I lavoratori sono stati utilizzati in attività socialmente utili diverse e specificatamente nell’ambito dei servizi cimiteriali, per le attività di pulizia, di cura degli spazi verdi cimiteriali e della relativa manutenzione.
Anche per questi lavoratori l’Amministrazione Comunale si è impegnata per la costituzione di una società mista mirata alla gestione attuale dei servizi cimiteriali del Comune di Palermo.
Con successiva deliberazione di Giunta del 27 ottobre 2000 si è provveduto al rinnovo delle attività socialmente utili. Con deliberazione commissariale del 30 aprile 2001, sono state prorogate, unitamente alle altre, fino al mese di giugno, le attività socialmente utili rientranti nell’ambito dei servizi cimiteriali cui risultano impegnati i lavoratori.
Infine, con una provvedimento del 29 giugno 2001 adottato dal Commissario straordinario con i poteri della Giunta è stata disposta la prosecuzione, tra l’altro, dei lavoratori fino al 30 settembre 2001.
Il progetto di L.S.U. “Palermo Lavoro”, promosso dall’Amministrazione Comunale con deliberazione di Giunta del 29 luglio 1998, è il risultato dell’accordo prefettizio raggiunto il 29 giugno 1998, alla presenza del Sindaco di Palermo, del Sottosegretario al Lavoro, del Prefetto, dell’Assessore Regionale al Lavoro, del Presidente del Consiglio Comunale, dell’Assessore comunale al Personale della società Italia Lavoro.Si è resa necessaria una procedura straordinaria in considerazione che l’Amministrazione Comunale non aveva programmato la promozione del progetto L.S.U. “Palermo Lavoro” che ricomprende gran parte dei lavoratori precedentemente utilizzati nell’ambito delle cooperative sociali e delle associazioni. Il periodo di convenzione tra le cooperative sociali e/o associazioni e l’Amministrazione Comunale, ancorché secondo le previsioni contrattuali avrebbe dovuto impegnare i lavoratori per un periodo di mesi 4, ha subito un’interruzione (verosimilmente motivata da problemi di natura finanziaria) seguita da un lungo periodo di silenzio da parte dell’Amministrazione, durante il quale si alternavano le voci di una possibile ripresa dei servizi in cui erano stati impegnati i soci lavoratori in forza della convenzione. In realtà, ben diverso fu l’orientamento dell’Amministrazione comunale che, ricorrendo alla procedura straordinaria, decise di interrompere definitivamente i rapporti con le cooperative sociali e/o associazioni per promuovere il progetto di L.S.U. “Palermo Lavoro”.

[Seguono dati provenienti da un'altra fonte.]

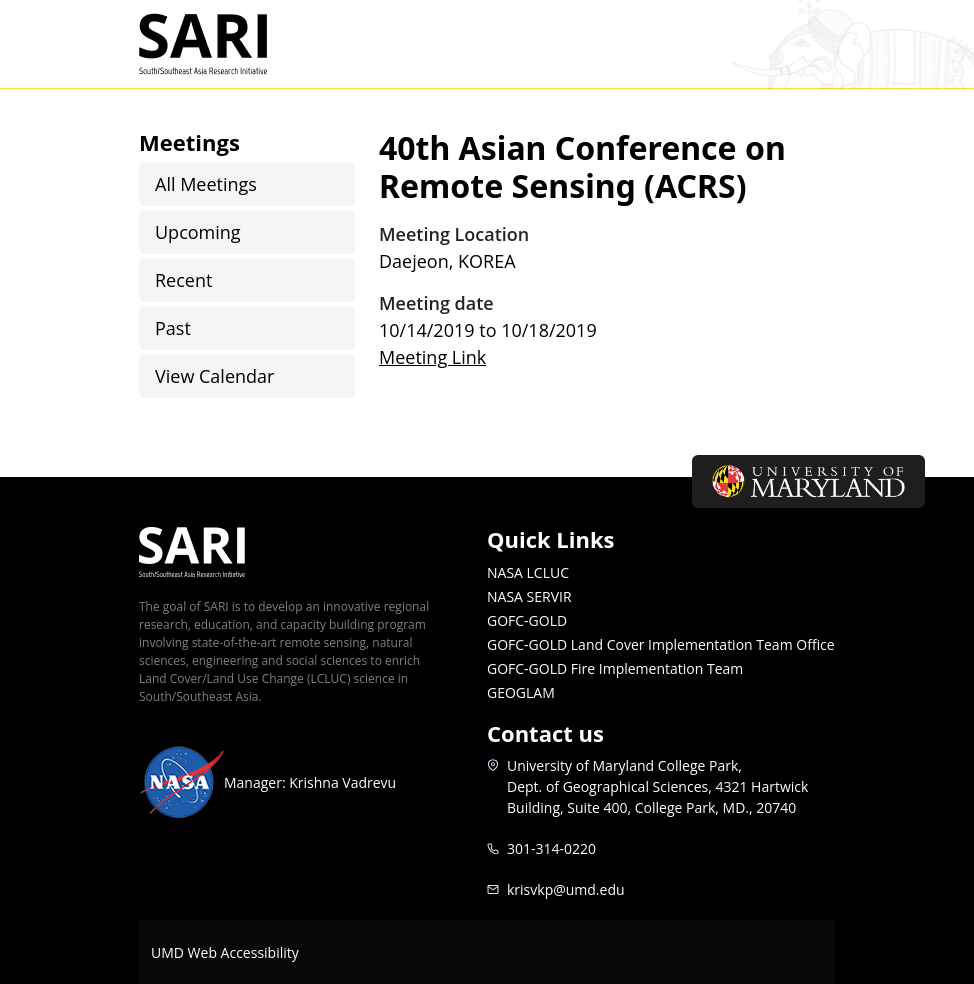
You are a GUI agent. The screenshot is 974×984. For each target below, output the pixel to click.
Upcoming (198, 232)
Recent (183, 280)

L’excursus professionale di questi lavoratori trae origine dall’art. 23 della legge dell’11 marzo 1988 n. 67 con cui, a livello nazionale, venne promosso un intervento per i soggetti privi di occupazione, attraverso la realizzazione nei territori del Mezzogiorno di iniziative a livello locale, temporalmente limitate, consistenti nello svolgimento di attività di utilità collettiva. Successivamente l’Assemblea Regionale Siciliana ha prorogato le attività assumendo a proprio carico gli oneri finanziari connessi all’utilizzazione dei soggetti. Il Comune, sulla scorta di un apposito progetto di L.S.U. promosso dall’Amministrazione per 480 unità, da anni ormai utilizza questi lavoratori che si sono ridotti a 429, a seguito di dimissioni volontarie e/o decadenze. L’attuale bacino di riferimento conta oggi 448 unità, poiché 19 lavoratori dall’Amia sono stati posti in mobilità al Comune.
I 19 lavoratori provenienti dall’Amia sono transitati in regime ASU presso il Comune, con autorizzazione della Giunta Comunale, del 27 novembre 2003 e hanno iniziato la propria attività socialmente utile al Comune dal 16 febbraio 2004.